Auf Sworn Virgins ist der ehemalige The-Mars-Volta-Schlagzeuger Deantoni Parks mit von der Partie – Dynamik und Sound des Albums erinnern an die „guten alten Zeiten“. Doch in einem Punkt unterscheidet sich die Platte deutlich von den The-Mars-Volta-Sachen: Die Instrumentierung ist reduzierter – logisch, denn hier spielt keine 11-köpfige Band auf. Gitarren, Synthesizer und Keyboards wurden fast ausschließlich von Rodriguez Lopez selbst eingespielt.

Die Musik auf dem Album wirkt hypnotisierend – das kommt wesentlich durch die Effekte auf den Gitarren und durch die verzerrte Stimme. In „To Kill a Chi Chi“ wird dagegen die mysteriöse Atmosphäre durch den Synthesizer aufgebaut. Die Rhythmen, oft durch die Snare vorgegeben, ändern sich spontan und werden abrupt unterbrochen. Man sollte das ganze Album am Stück hören, denn wie so oft bei Rodriguez Lopez baut sich die Musik langsam, aber stetig auf. Die Song-Reihenfolge auf der Platte ist jedenfalls sehr durchdacht.

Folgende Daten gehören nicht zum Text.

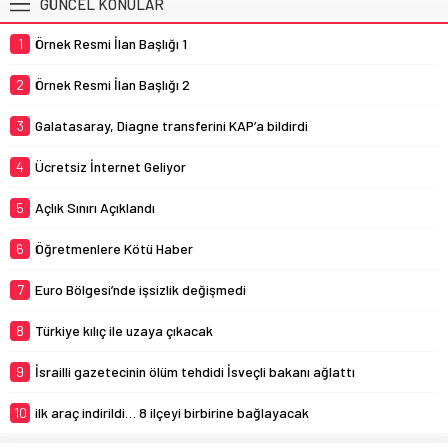
GÜNCEL KONULAR
1
Örnek Resmi İlan Başlığı 1
2
Örnek Resmi İlan Başlığı 2
3
Galatasaray, Diagne transferini KAP’a bildirdi
4
Ücretsiz İnternet Geliyor
5
Açlık Sınırı Açıklandı
6
Öğretmenlere Kötü Haber
7
Euro Bölgesi’nde işsizlik değişmedi
8
Türkiye kılıç ile uzaya çıkacak
9
İsrailli gazetecinin ölüm tehdidi İsveçli bakanı ağlattı
10
ilk araç indirildi… 8 ilçeyi birbirine bağlayacak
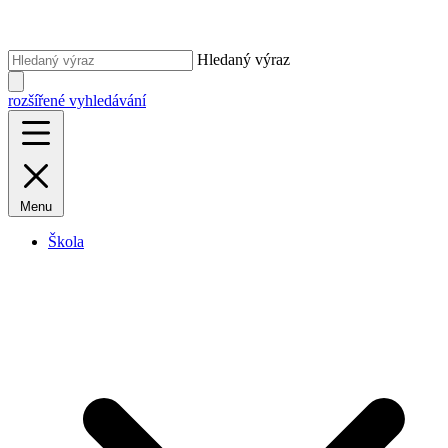
Hledaný výraz
rozšířené vyhledávání
Menu
Škola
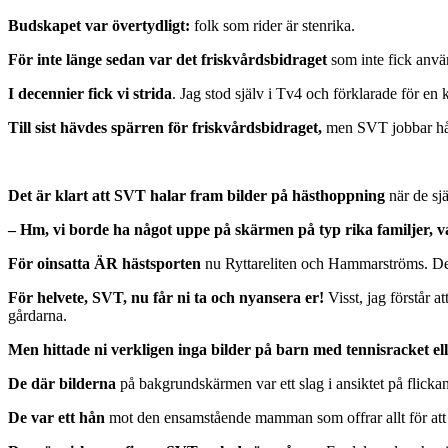
Budskapet var övertydligt:
folk som rider är stenrika.
För inte länge sedan var det friskvårdsbidraget
som inte fick använ
I decennier fick vi strida
. Jag stod själv i Tv4 och förklarade för en 
Till sist hävdes spärren för friskvårdsbidraget,
men SVT jobbar hårt
Det är klart att SVT halar fram bilder på hästhoppning
när de sj
– Hm, vi borde ha något uppe på skärmen på typ rika familjer, v
För oinsatta ÄR hästsporten
nu Ryttareliten och Hammarströms. Det 
För helvete, SVT, nu får ni ta och nyansera er!
Visst, jag förstår a
gårdarna.
Men hittade ni verkligen inga bilder på barn med tennisracket el
De där bilderna
på bakgrundskärmen var ett slag i ansiktet på flickan
De var ett hån
mot den ensamstående mamman som offrar allt för att h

Für alle Fans der vielen Bands von Omar Rodriguez Lopez ist sein Solo-Werk auf jeden Fall ein Muss. Für solche, die noch nicht mit seiner rohen und wilden Musik bekannt geworden sind, ist es wegen der sich wiederholenden Gesangsmelodien und des alternativen Hitcharakter vieler Stücke für den Einstieg gut geeignet.